La BhG se situe à l’intérieur du monde de la dévotion (bhakti) vishnouite, ce qui veut dire qu’elle interprète l’organisation du monde en fonction d’un grand dieu yogin appelé le Grand Viṣṇu, et j’y reviendrai dans la dernière partie de ce texte.

Une conception du temps qui relativise l’être humain

Cette conception des divinités implique une certaine conception du temps qui s’écoule. La traduction de BhG de Ballanfat parle de « cycle » et de « grand cycle » et c’est une allusion aux yuga et aux kalpa de cette chronologie, dont voici un bref exposé.

  • Le Mahāyogin ou yogin cosmique vit éternellement. Son existence n’a ni commencement ni fin et il pratique éternellement le yoga, c’est-à-dire qu’alternativement il se concentre en lui-même pour ne contempler le monde qu’en son être, puis il relâche sa concentration pour faire apparaître hors de lui ce même monde. Ces disparitions et apparitions ne s’arrêteront jamais.
  • Le mahākalpa mesure la durée qui sépare une création (période de déconcentration du Mahāyogin) de la dissolution correspondante (moment où le Mahāyogin se reconcentre et ramène le monde en lui). Cette période de temps très longue équivaut à une vie du dieu créateur Brahmā, soit 100 années de 360 jours, un être qui lui-même transmigre éternellement.
  • Chacune de ces journées divines (jour de Brahmā) s’appelle un kalpa. Il s’agit de la durée qui sépare chacune des créations secondaires qui ont lieu à l’intérieur du mahākalpa de la dissolution ou résorption corres­pondante. Chacune de ces journées est suivie d’une nuit de même longueur (nuit cosmique). Ballanfat traduit kalpa par « grand cycle » (BhG 9,7), Esnoul et Lacombe traduisent plutôt par « éon » (une ancienne division du temps dans certaines philosophies occidentales).
  • Chacun des kalpa (il y en a 100 x 360 par mahākalpa) est lui-même divisé en 1000 mahāyuga (un grand yuga) (voir BhG 8,17). Et un mahāyuga est fait de 12 000 années divines (chaque année divine comptant 360 années humaines) et est constitué de la façon suivante : le Kṛta-yuga (400 4000 400) [un crépuscule du matin et un crépuscule du soir de chacun 400 années divines encadrent une période de 4000 années divines], c’est l’âge parfait ou âge d’or. Le Tretā-yuga (300 3000 300), un âge où les vivants vivent un peu moins longtemps, observent un peu moins bien les lois. Puis le Dvāpara-yuga (200 2000 200) et l’actuel Kali-yuga (100 1000 100). Nous vivons actuellement dans le kalpa du Sanglier, c’est-à-dire le premier de la seconde moitié d’une vie de Brahmā. La guerre du Mahābhārata se déroule juste à la fin d’un Dvāpara-yuga, soit 3102 ans avant notre ère selon cette datation traditionnelle. Toujours selon cette datation, nous vivons actuellement dans un Kali-yuga, un âge de fer, un âge où le dharma (les lois du bon ordre) ne sont plus respectées. On dit que le taureau du dharma ne marche plus que sur une patte. Quand Kṛṣṇa dit en 4,8 que « d’âge en âge » (Esnoul/Lacombe) ou « à chaque cycle » (Ballanfat) c’est la traduction de yuge yuge, de yuga en yuga, le yuga étant en fait la mesure de la déchéance du monde.

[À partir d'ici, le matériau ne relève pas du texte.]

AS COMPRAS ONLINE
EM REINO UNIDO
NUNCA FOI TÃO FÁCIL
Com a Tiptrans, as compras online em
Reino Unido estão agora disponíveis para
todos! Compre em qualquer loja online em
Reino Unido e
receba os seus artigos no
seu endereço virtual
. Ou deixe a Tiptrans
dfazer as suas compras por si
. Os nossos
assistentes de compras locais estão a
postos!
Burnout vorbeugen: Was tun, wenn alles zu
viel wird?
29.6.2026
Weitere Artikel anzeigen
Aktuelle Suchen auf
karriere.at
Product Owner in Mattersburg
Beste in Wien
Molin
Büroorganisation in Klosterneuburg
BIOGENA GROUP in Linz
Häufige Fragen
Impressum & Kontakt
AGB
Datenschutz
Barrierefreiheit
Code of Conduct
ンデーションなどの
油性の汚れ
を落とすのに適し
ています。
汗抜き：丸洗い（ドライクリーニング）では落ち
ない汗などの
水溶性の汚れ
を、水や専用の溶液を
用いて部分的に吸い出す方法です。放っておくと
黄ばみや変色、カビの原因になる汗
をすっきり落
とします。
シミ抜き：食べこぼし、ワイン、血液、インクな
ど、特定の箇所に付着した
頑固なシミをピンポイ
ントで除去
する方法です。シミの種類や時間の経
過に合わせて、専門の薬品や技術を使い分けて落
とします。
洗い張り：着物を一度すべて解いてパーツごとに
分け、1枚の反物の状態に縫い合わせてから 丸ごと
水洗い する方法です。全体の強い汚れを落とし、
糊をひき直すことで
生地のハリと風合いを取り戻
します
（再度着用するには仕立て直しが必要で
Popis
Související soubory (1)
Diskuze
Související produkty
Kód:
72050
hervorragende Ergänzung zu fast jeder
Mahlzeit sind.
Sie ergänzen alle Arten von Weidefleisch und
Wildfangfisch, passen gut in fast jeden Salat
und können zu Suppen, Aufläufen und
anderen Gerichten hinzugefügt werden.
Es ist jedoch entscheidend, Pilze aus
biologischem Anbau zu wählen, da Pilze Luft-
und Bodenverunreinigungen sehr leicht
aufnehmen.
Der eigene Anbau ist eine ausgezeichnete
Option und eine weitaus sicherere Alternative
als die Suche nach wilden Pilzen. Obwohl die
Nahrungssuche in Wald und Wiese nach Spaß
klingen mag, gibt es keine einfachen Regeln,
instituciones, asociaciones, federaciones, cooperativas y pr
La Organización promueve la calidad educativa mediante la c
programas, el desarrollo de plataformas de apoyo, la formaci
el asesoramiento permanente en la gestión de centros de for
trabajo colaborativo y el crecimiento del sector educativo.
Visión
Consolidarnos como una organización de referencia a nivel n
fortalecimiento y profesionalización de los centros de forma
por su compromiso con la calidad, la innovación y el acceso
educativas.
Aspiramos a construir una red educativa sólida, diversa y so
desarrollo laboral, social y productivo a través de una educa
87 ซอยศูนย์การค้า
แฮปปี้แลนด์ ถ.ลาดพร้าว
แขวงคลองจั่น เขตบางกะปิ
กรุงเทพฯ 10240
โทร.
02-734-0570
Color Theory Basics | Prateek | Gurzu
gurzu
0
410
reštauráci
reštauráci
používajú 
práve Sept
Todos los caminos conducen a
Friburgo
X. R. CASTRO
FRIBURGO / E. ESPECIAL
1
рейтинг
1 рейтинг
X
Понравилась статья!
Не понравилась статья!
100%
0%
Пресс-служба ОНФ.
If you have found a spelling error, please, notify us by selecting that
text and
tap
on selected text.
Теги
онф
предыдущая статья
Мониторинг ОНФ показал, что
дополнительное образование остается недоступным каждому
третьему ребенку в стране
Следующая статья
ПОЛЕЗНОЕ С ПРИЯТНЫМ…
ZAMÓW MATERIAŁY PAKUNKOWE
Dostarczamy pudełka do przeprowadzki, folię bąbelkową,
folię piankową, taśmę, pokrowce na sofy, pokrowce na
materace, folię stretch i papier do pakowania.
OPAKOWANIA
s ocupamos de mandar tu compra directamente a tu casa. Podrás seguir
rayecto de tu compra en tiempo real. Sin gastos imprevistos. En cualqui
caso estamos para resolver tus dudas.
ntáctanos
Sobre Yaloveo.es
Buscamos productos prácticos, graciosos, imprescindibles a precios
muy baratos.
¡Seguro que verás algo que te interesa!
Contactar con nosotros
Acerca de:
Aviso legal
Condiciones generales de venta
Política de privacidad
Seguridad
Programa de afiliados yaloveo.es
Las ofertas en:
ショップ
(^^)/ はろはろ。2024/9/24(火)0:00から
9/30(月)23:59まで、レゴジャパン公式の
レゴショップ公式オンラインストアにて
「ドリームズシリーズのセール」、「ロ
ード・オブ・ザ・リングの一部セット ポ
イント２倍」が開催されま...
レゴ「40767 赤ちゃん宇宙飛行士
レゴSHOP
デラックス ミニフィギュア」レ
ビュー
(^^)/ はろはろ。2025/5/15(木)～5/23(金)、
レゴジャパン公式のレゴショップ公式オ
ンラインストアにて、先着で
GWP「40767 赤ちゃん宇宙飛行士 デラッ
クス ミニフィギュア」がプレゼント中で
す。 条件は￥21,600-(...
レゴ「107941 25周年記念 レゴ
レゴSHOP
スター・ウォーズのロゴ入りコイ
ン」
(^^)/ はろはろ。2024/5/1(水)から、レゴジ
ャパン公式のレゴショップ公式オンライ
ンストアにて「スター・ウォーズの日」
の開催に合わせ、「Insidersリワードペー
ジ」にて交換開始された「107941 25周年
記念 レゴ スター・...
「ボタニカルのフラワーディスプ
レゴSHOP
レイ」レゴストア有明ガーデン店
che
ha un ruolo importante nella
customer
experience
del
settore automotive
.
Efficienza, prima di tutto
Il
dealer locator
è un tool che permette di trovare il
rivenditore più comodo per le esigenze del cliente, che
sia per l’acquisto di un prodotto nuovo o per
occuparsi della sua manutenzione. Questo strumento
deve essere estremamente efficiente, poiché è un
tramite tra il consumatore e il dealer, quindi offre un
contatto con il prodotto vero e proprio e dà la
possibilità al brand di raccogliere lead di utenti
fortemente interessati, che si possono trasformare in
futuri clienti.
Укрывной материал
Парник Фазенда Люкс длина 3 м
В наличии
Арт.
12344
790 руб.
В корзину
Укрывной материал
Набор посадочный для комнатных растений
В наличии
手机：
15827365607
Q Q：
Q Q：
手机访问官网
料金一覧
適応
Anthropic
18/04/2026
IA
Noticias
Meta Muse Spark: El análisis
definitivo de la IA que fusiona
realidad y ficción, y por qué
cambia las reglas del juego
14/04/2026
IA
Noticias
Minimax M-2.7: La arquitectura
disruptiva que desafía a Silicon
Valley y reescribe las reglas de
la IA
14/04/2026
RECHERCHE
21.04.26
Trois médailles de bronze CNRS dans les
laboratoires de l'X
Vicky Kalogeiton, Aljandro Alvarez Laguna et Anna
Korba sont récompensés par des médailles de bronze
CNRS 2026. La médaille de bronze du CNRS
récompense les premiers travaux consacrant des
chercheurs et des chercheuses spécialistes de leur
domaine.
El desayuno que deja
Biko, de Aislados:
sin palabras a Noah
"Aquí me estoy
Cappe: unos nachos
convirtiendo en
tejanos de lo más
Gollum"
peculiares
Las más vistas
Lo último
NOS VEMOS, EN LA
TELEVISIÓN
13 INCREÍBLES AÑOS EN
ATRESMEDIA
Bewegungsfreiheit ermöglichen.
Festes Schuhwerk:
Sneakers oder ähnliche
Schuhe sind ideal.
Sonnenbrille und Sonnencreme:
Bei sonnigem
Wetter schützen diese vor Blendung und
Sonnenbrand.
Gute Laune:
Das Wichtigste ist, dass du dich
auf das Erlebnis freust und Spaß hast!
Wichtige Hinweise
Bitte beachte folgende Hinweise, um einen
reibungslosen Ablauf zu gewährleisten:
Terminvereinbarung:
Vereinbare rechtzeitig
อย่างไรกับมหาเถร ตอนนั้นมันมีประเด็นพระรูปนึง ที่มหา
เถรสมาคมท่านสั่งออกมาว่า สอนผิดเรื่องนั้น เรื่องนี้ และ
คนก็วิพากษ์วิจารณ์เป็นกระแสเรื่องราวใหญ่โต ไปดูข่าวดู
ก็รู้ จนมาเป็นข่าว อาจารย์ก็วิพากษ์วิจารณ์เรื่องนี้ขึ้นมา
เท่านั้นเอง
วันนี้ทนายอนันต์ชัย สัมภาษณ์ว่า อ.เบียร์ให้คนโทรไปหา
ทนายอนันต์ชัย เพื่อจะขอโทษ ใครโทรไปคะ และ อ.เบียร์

La logique du discours de Kṛṣṇa dans la BhG

Ces quelques notions concernant la conception de la divinité et du temps devraient faciliter la compréhension de la logique qui sous-tend la BhG. Disons d’abord qu’il ne faut pas trop accorder d’importance aux chiffres énormes que l’on vient de voir. Ces périodes de temps, proprement incalculables, signifient essentiellement que nous sommes tout simplement une quantité négligeable pour une divinité suprême qui dépasse infiniment les humains. Le fait que la BhG se déroule à la jonction d’un Dvāpara et d’un Kali-yuga veut aussi dire que le monde est alors sur le point de s’effondrer et qu’il a besoin plus que jamais de l’intervention de la divinité. Quoi qu’il en soit, je me contenterai ici d’introduire aux grandes lignes de l’enseignement proposé par Kṛṣṇa dans ce discours. Je procède en six points, que j’illustre de quelques versets du texte. En plus de la traduction de Ballanfat, j’ajoute celle d’Anne-Marie Esnoul et d’Olivier Lacombe, ce qui vous permettra de saisir les variantes possibles entre deux bonnes traductions.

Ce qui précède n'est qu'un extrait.